Your assignment:
In the entries below, find the string "Candelabre" and return each line holding it.

Records shown:
********
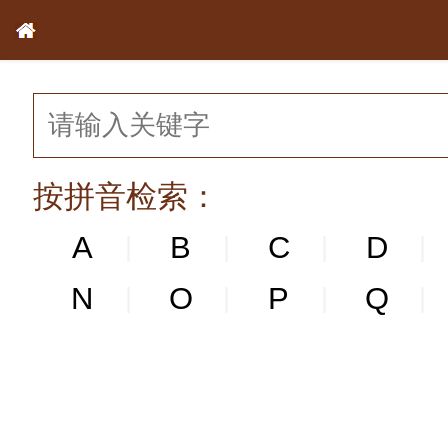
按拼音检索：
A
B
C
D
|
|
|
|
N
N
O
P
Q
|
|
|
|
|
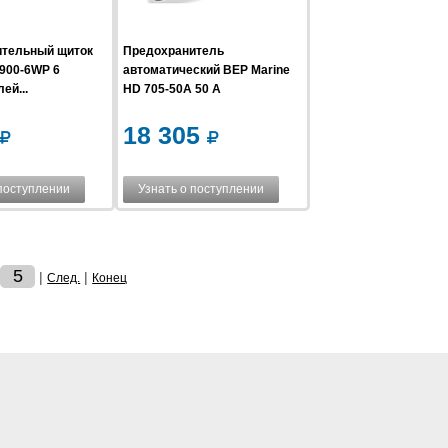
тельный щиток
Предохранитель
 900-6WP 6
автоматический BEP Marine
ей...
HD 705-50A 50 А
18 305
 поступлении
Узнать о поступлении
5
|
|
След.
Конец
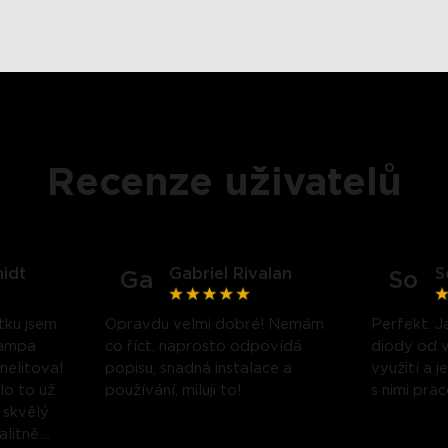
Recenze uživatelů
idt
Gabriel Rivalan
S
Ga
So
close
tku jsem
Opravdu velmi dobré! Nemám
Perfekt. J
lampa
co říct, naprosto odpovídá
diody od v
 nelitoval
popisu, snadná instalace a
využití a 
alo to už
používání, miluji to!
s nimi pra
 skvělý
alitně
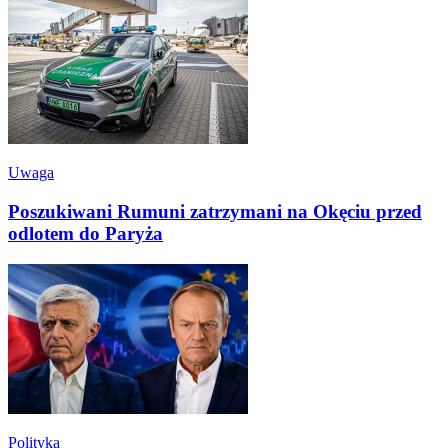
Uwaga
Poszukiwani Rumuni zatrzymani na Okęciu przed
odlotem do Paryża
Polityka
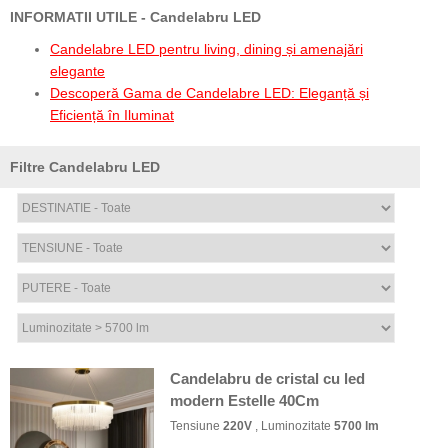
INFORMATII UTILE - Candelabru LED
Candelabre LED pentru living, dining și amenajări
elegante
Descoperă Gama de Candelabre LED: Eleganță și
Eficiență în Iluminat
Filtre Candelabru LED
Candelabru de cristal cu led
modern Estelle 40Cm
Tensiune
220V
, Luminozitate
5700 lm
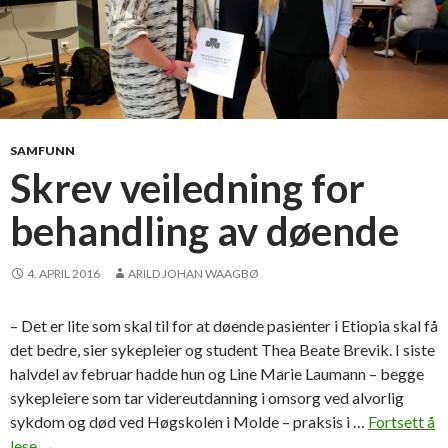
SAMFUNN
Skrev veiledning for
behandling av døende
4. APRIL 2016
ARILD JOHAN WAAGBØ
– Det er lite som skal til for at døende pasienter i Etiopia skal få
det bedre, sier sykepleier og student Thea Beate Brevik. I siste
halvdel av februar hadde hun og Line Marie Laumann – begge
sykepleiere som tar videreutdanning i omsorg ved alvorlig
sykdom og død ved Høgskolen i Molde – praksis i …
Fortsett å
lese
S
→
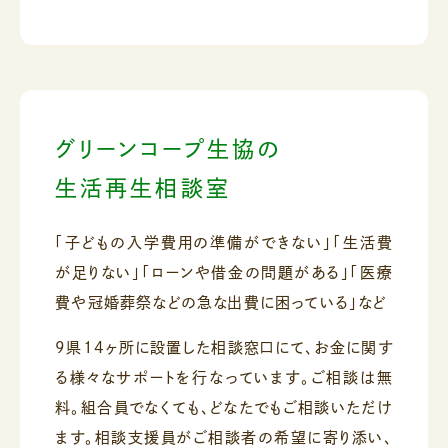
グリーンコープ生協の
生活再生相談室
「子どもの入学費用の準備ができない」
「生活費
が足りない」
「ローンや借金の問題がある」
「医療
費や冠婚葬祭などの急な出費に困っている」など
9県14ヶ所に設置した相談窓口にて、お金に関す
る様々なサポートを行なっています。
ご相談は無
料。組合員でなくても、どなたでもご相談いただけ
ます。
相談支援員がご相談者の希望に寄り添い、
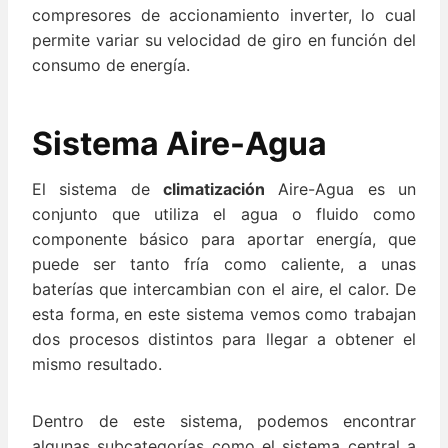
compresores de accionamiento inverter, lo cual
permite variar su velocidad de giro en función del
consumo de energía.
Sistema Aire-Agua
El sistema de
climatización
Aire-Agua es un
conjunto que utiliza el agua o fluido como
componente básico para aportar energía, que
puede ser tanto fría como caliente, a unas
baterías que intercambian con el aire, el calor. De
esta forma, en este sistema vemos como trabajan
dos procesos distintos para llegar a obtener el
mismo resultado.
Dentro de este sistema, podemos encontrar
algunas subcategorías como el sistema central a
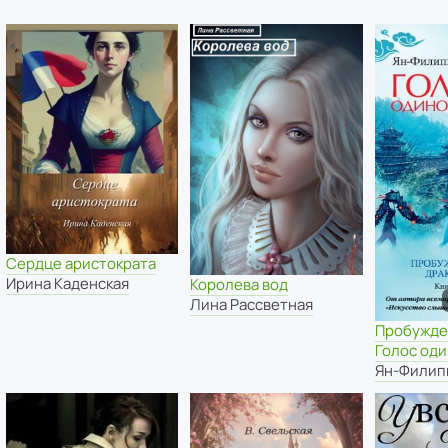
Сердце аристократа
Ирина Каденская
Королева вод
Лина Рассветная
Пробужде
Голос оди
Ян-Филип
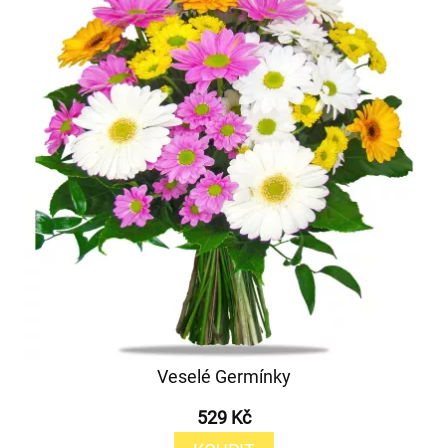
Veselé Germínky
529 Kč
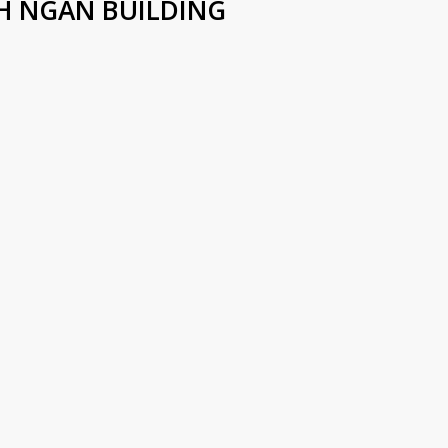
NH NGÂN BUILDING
********
Solved exercise:
Candelabre LED pentru living, dining și amenajări
Descoperă Gama de Candelabre LED: Eleganță și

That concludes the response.